The task:
Your output should be the lines below from the one holding "Cidades: movimentos urbanos na def..." through the one holding "проходили службу. В", transcribed exactly, with no pictures.

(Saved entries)
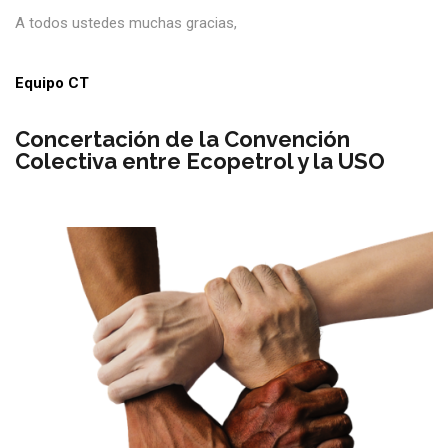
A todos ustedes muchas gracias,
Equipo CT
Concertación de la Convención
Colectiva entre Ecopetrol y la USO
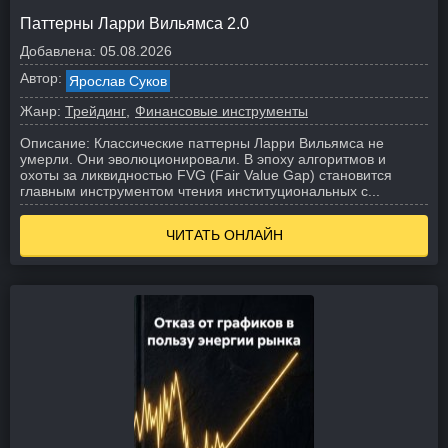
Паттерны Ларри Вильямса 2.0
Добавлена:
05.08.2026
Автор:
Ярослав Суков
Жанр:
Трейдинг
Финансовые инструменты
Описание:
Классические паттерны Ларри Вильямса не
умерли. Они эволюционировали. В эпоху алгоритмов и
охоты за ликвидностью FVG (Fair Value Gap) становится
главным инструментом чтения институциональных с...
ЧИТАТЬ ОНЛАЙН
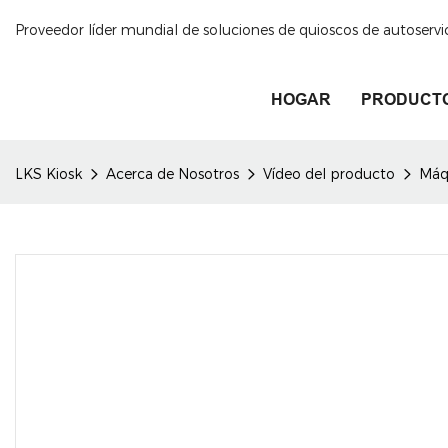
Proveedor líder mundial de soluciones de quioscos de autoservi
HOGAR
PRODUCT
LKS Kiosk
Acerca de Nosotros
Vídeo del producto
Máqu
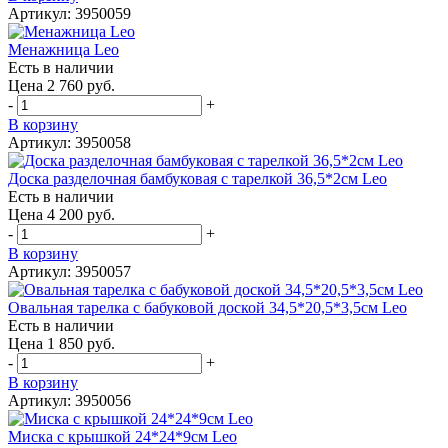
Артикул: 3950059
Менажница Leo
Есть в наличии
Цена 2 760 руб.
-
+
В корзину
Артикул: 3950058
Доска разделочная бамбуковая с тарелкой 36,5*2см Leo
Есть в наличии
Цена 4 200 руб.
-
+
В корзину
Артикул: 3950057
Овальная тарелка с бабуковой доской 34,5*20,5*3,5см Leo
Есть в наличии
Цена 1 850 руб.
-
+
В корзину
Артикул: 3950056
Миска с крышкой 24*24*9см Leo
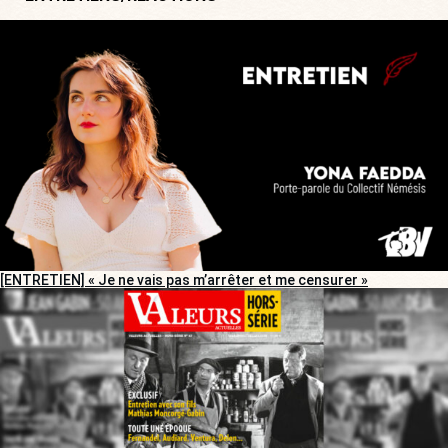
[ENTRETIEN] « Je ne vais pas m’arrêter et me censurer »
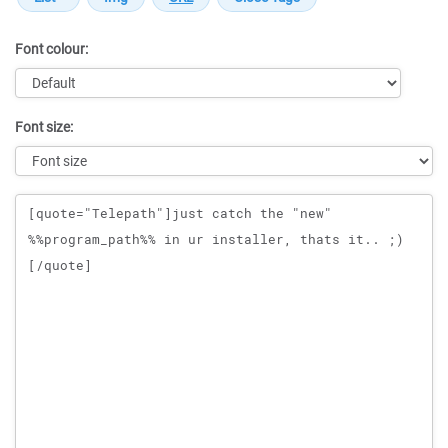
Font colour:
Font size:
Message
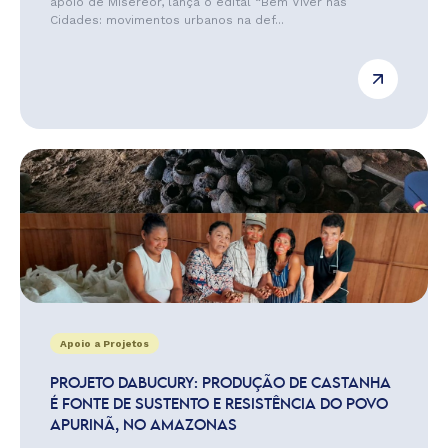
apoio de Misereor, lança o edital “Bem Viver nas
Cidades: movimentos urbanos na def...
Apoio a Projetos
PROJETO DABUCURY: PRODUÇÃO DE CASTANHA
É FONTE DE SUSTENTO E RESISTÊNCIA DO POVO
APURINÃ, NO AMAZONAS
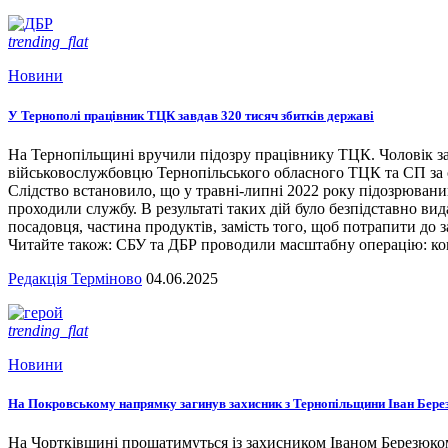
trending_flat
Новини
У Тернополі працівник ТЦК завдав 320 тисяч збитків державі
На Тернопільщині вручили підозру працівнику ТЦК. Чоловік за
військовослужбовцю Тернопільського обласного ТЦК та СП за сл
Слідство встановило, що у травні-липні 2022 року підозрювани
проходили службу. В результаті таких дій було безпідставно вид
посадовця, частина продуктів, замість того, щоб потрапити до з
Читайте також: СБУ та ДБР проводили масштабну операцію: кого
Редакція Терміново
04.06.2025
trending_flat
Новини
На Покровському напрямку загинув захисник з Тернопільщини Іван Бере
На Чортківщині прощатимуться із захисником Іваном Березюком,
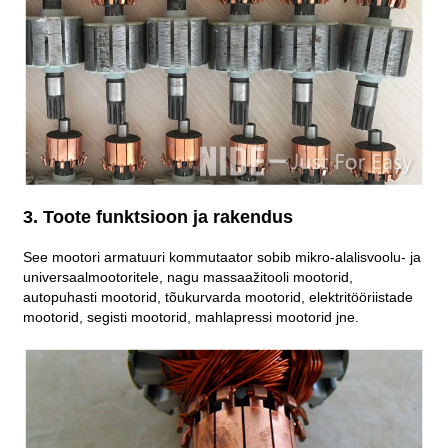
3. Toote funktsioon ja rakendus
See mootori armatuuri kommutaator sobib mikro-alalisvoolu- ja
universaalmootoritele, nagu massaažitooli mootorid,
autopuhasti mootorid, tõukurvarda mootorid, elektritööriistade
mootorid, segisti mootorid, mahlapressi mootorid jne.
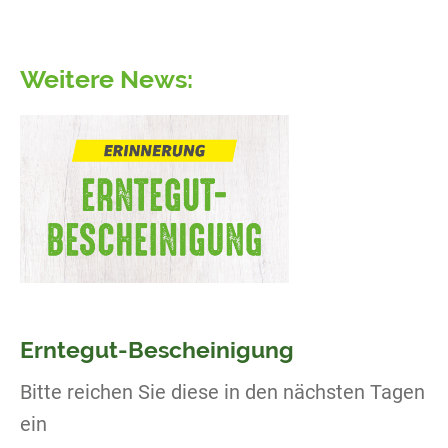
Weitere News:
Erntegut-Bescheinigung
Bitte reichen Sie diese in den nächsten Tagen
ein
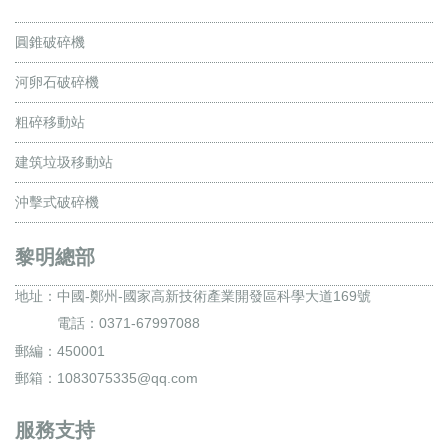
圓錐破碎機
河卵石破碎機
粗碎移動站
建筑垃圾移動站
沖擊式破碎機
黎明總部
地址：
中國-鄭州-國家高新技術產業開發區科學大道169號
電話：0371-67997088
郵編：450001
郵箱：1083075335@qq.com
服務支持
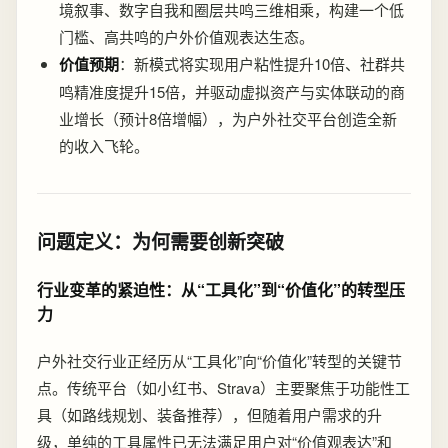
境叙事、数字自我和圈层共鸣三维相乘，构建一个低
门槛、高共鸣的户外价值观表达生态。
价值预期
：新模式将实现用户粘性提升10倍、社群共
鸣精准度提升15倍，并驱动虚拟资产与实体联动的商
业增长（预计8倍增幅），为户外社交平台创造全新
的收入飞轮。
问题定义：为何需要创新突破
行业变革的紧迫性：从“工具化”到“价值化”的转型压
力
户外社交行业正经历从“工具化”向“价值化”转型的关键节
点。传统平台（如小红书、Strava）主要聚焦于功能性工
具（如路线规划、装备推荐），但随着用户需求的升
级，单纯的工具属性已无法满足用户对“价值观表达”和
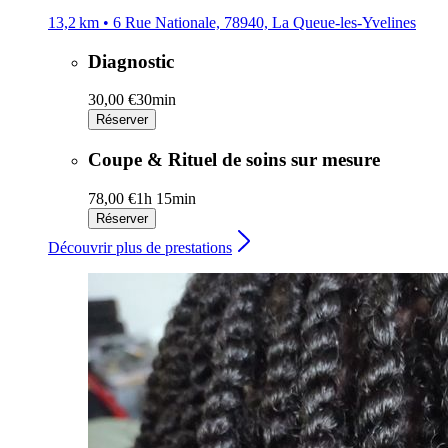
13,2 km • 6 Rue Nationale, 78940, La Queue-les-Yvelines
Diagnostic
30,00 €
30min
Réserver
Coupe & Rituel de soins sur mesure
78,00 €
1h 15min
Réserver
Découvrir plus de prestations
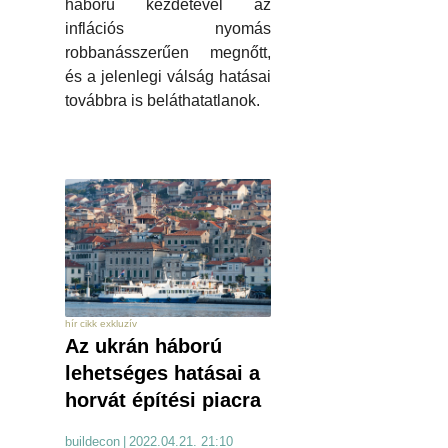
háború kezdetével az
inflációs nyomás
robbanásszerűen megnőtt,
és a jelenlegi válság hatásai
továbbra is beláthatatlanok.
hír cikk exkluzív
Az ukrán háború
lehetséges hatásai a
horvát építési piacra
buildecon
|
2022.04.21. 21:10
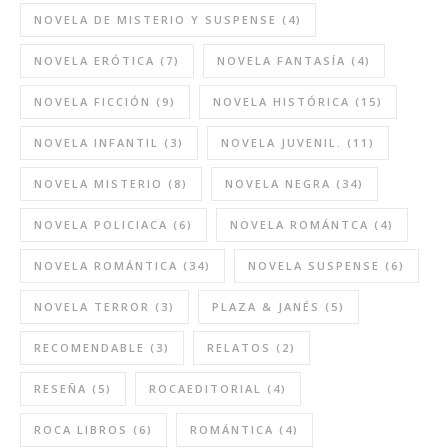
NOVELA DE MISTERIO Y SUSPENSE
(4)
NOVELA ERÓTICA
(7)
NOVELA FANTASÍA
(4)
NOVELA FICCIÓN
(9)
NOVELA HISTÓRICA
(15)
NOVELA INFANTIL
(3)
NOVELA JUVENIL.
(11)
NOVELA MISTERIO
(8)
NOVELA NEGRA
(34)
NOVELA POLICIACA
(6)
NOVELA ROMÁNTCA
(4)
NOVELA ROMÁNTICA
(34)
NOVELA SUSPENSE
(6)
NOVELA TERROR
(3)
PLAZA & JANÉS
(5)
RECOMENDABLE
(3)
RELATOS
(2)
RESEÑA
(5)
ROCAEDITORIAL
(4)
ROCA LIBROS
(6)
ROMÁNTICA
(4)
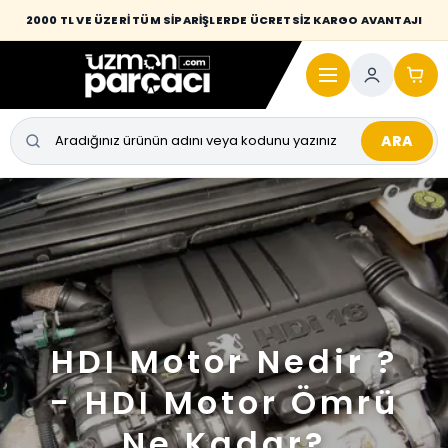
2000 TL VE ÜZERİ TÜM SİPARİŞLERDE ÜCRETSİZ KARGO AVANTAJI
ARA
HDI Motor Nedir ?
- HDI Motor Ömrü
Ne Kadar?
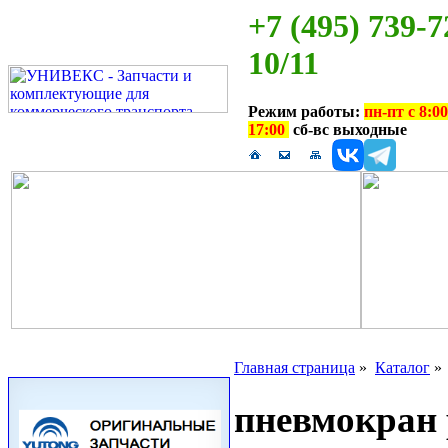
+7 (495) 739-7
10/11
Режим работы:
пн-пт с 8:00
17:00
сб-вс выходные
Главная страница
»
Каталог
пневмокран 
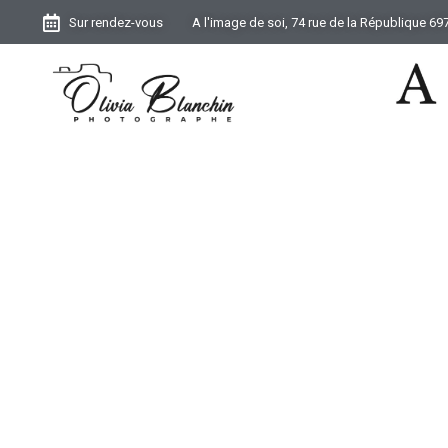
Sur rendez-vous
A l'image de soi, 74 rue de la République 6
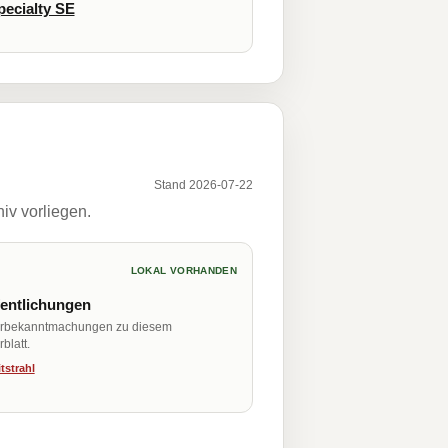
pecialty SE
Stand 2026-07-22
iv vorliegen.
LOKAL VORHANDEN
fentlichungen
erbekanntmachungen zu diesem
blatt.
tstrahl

Response box:
Cidades: movimentos urbanos na def...
Apoio a Projetos
PROJETO DABUCURY: PRODUÇÃO DE CASTANHA
É FONTE DE SUSTENTO E RESISTÊNCIA DO POVO
APURINÃ, NO AMAZONAS
trending_flat
Новини
У Тернополі працівник ТЦК завдав 320 тисяч збитків державі
На Тернопільщині вручили підозру працівнику ТЦК. Чоловік за
військовослужбовцю Тернопільського обласного ТЦК та СП за сл
Слідство встановило, що у травні-липні 2022 року підозрювани
проходили службу. В результаті таких дій було безпідставно вид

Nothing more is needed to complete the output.